Tome Scientific Building (1885-2000)

Tome Scientific Building, c.1955

Long the dream of Professor Charles Francis Himes, Tome Scientific Building was Dickinson College’s first building constructed solely for scientific purposes. Situated along Louther Street, on the Carlisle, Pennsylvania campus between Old West and East College, the building was completed on June 24, 1885, to the design of architect Charles L. Carson. The construction costs of $23,000 were more than covered by a generous $25,000 donation made by the building’s namesake, Jacob Tome. The building featured classroom and office wings, with the center serving as a museum. This museum was removed in 1947 when the chemical laboratories were enlarged, a renovation that cost $35,000.

In 1958, Tome underwent a $165,000 interior renovation, the building being completely remodeled with much-needed modern equipment. This new look included the Bonisteel Planetarium which was installed in the center space formerly occupied by the museum. The planetarium was designed by Henry L. Yeagley, professor of natural philosophy, and was financed by a $50,000 donation from Roscoe O. Bonisteel, class of 1912.

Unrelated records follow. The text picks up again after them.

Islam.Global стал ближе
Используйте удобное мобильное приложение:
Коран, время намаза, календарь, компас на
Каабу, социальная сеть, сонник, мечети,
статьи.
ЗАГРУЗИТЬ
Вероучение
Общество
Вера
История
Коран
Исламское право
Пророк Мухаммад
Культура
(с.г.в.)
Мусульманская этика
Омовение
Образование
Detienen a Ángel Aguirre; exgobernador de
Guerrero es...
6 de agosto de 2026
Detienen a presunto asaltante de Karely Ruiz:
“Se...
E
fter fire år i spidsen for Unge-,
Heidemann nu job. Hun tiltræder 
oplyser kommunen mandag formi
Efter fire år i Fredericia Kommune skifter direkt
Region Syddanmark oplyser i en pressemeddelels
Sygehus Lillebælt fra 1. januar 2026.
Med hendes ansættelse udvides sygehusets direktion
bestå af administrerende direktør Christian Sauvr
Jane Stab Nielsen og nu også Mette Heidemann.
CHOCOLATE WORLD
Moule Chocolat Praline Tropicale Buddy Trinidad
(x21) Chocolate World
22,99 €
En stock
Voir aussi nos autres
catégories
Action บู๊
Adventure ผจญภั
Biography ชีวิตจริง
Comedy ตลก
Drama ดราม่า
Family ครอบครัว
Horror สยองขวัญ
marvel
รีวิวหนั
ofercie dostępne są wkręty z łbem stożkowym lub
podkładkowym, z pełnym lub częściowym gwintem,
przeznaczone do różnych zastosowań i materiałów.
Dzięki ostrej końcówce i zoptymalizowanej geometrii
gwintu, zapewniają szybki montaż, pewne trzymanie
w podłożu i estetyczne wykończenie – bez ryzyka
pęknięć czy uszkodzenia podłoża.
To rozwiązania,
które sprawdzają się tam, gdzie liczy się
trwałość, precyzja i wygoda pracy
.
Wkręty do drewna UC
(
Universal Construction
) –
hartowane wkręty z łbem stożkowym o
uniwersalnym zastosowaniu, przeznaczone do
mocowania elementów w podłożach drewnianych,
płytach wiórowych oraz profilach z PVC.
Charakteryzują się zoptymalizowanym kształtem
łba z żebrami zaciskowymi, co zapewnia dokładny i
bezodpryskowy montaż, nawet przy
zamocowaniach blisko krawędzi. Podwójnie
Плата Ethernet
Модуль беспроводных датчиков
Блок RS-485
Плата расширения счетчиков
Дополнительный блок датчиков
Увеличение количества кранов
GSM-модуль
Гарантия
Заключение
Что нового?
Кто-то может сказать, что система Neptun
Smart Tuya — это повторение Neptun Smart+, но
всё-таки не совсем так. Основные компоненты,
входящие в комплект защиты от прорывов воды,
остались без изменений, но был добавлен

For an extended time, Tome had the distinction of being the longest serving college science center in the United States. It had exclusively served the physics and astronomy department for more than forty years. With the completion of the New Science Building in 2000, however, Tome was converted to a global education building. In 2001, it was renamed as the Marc and Eva Stern Foundation Center for Global Education.